Updated 23 February 2011

ICANN is publishing today the summaries and analyses of public comment on the previous version of the Applicant Guidebook and on other previously published New gTLD Program papers.

ICANN thanks all those who participated in the various public comment periods. ICANN has read and considered each of the submissions, and summaries and analysis of comment are now available for the following:

Two new papers discussing specific aspects of the program will be published in addition:

  • A study of defensive registrations and registrant behavior in order to better understand the prevalence of defensive registrations in new gTLDs.
  • Community gTLD change request handling:  a discussion draft for a procedure to address the need for a process to evaluate proposed amendments that may have the effect of changing the charter or purpose of a community-based TLD. The ICANN Board directed the formulation of such a briefing paper for the GNSO.

Also being published under separate cover are:

The ICANN Board and Governmental Advisory Committee (GAC) will meet in Brussels from 28 Feb 11 – 1 Mar 11 and during the ICANN meeting in San Francisco (13 Mar 11 – 18 Mar 11) in the interest of resolving the outstanding issues the GAC has identified with the new gTLD process.

A new version of the Applicant Guidebook is not being published at this time. This decision was made with the intent to avoid presuming the outcomes of the discussions among the Board, GAC, and community. Given the short time period between these consultations and the ICANN meeting in San Francisco, there is little utility to publishing a version with new changes, which would also be subject to additional changes based on the outcomes of these meetings, and without time for comment between versions.

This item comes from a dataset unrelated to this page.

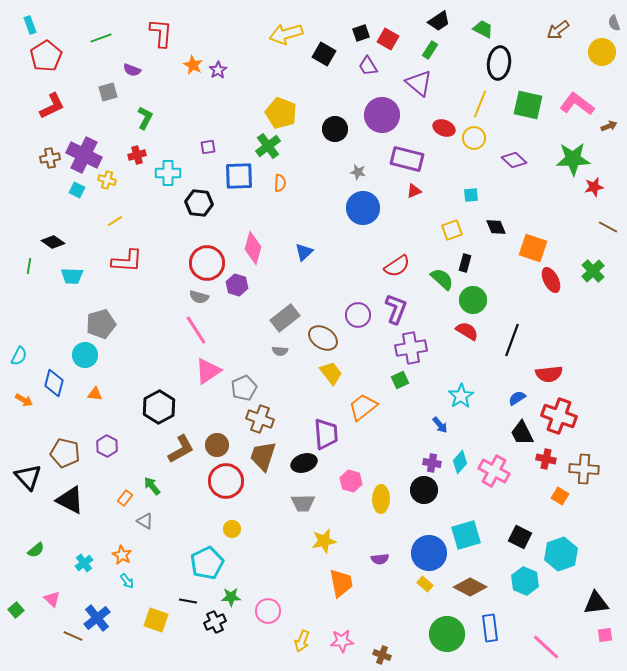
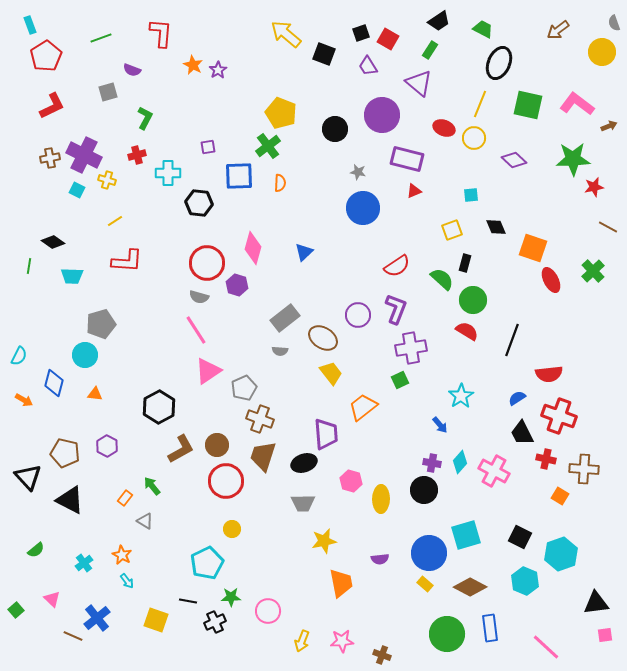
yellow arrow at (286, 34): rotated 56 degrees clockwise
black square at (324, 54): rotated 10 degrees counterclockwise
black ellipse at (499, 63): rotated 16 degrees clockwise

Work on the Applicant Guidebook is continuing in parallel with these activities. ICANN is continuing to work with stakeholder groups in order to fully understand comments made on the Guidebook and make changes based upon them. It is expected that the next version of the Guidebook to be released will incorporate updates based on: public comment, ongoing consultations, and changes resulting from the Board-GAC consultations and from community discussions in San Francisco.

Expected Path Forward

  • Board-GAC Consultations: 28 Feb 11 – 1 Mar 11
  • ICANN meeting: 13 Mar 11 – 18 Mar 11
  • Release of Applicant Guidebook: 14 Apr 11

The date of the Guidebook publication is proposed and does not indicate whether the Guidebook is a “final” Guidebook or whether it would be posted for public comment. It is the province for the Board of Directors to take a position on the disposition of the Guidebook. Those decisions cannot be taken until the planned GAC consultations conclude and the Board also can listen to community comments during the upcoming ICANN meeting.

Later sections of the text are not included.